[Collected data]

────────

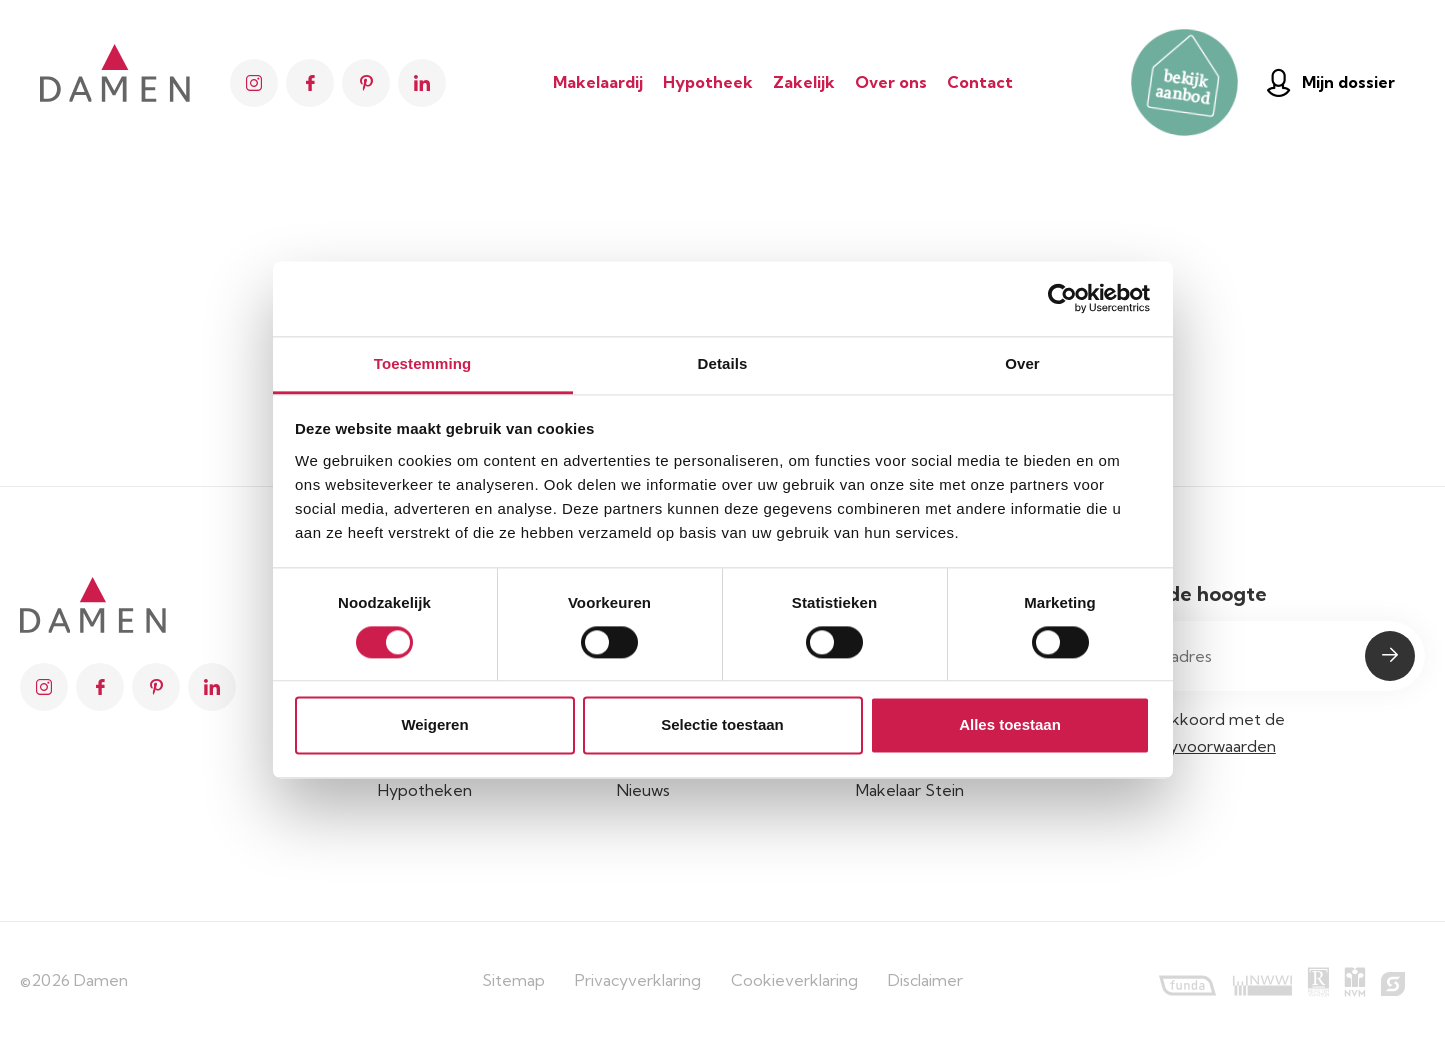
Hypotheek (708, 82)
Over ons (891, 82)
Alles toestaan (1010, 725)
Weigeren (434, 725)
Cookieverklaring (794, 980)
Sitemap (513, 980)
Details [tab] (723, 363)
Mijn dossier (1331, 83)
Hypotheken (425, 790)
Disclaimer (925, 980)
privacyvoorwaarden (1200, 746)
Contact (980, 82)
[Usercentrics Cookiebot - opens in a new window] (1062, 298)
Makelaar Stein (910, 790)
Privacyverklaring (638, 980)
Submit (1390, 656)
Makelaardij (598, 82)
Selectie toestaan (722, 725)
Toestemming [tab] (423, 363)
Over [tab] (1022, 363)
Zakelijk (804, 82)
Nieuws (643, 790)
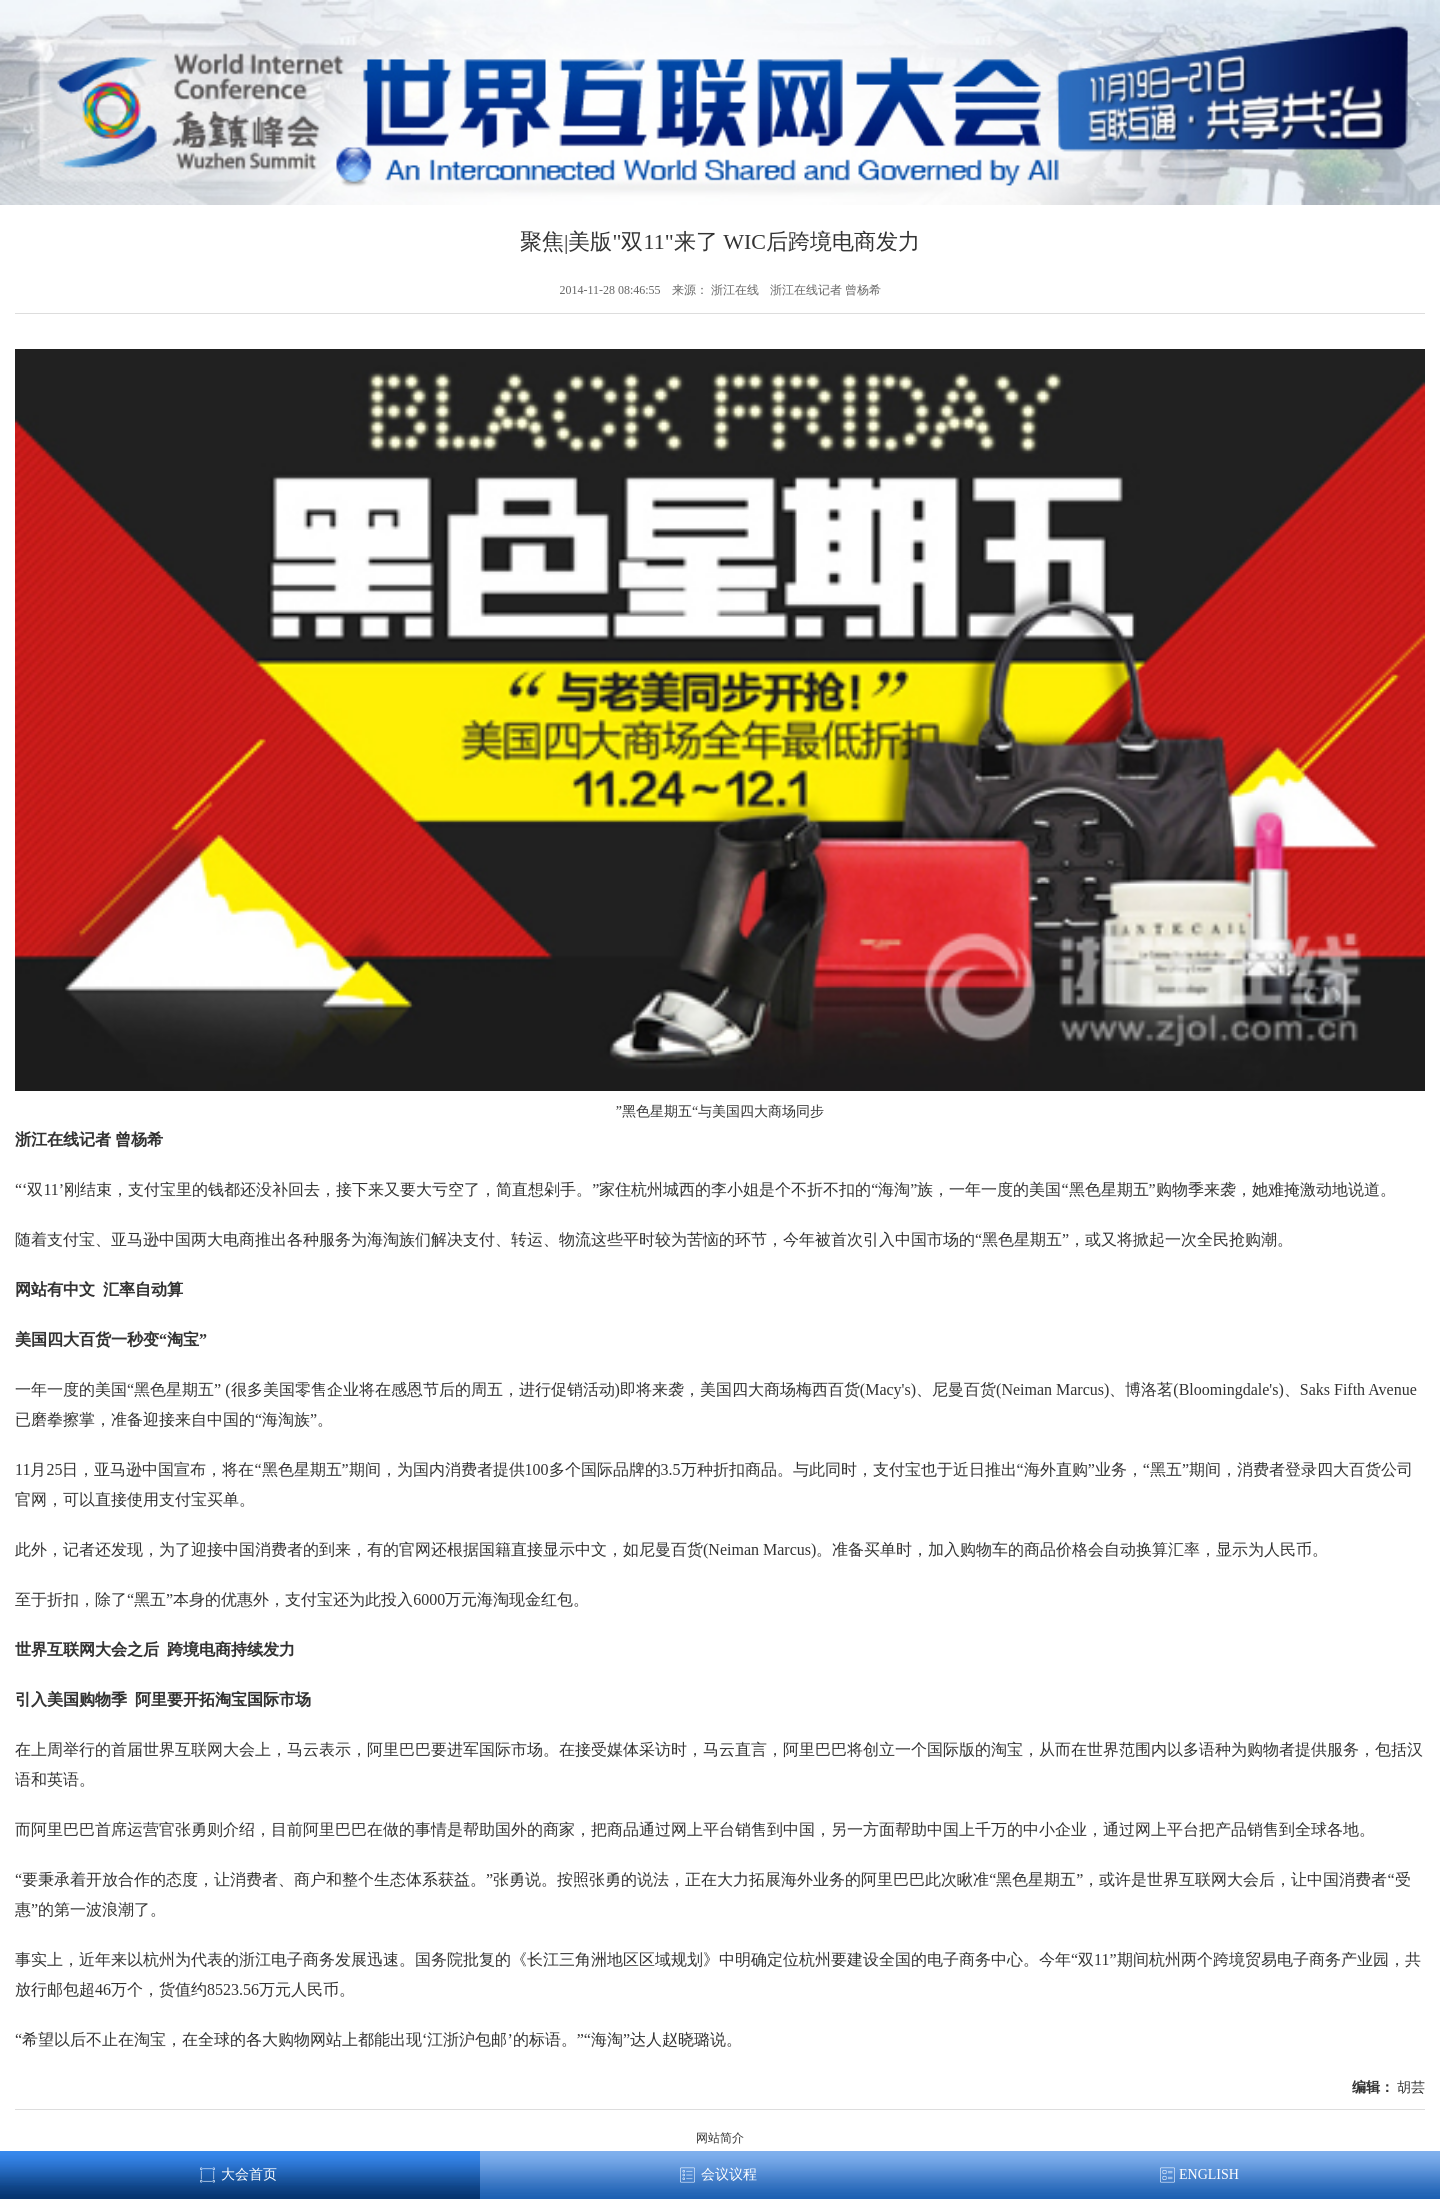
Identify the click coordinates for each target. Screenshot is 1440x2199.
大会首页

────────

§ What this task involves
Reproduce exactly, without any picture, the lines from the one bearing "[Usercentrics Cookiebot - opens" to the last line of the records above.

§ Reply
[Usercentrics Cookiebot - opens in a new window] (1062, 298)
Makelaar Stein (910, 790)
Privacyverklaring (638, 980)
Submit (1390, 656)
Makelaardij (598, 82)
Selectie toestaan (722, 725)
Toestemming [tab] (423, 363)
Over [tab] (1022, 363)
Zakelijk (804, 82)
Nieuws (643, 790)
Identify the click coordinates for each target. Screenshot is 1440x2199.
大会首页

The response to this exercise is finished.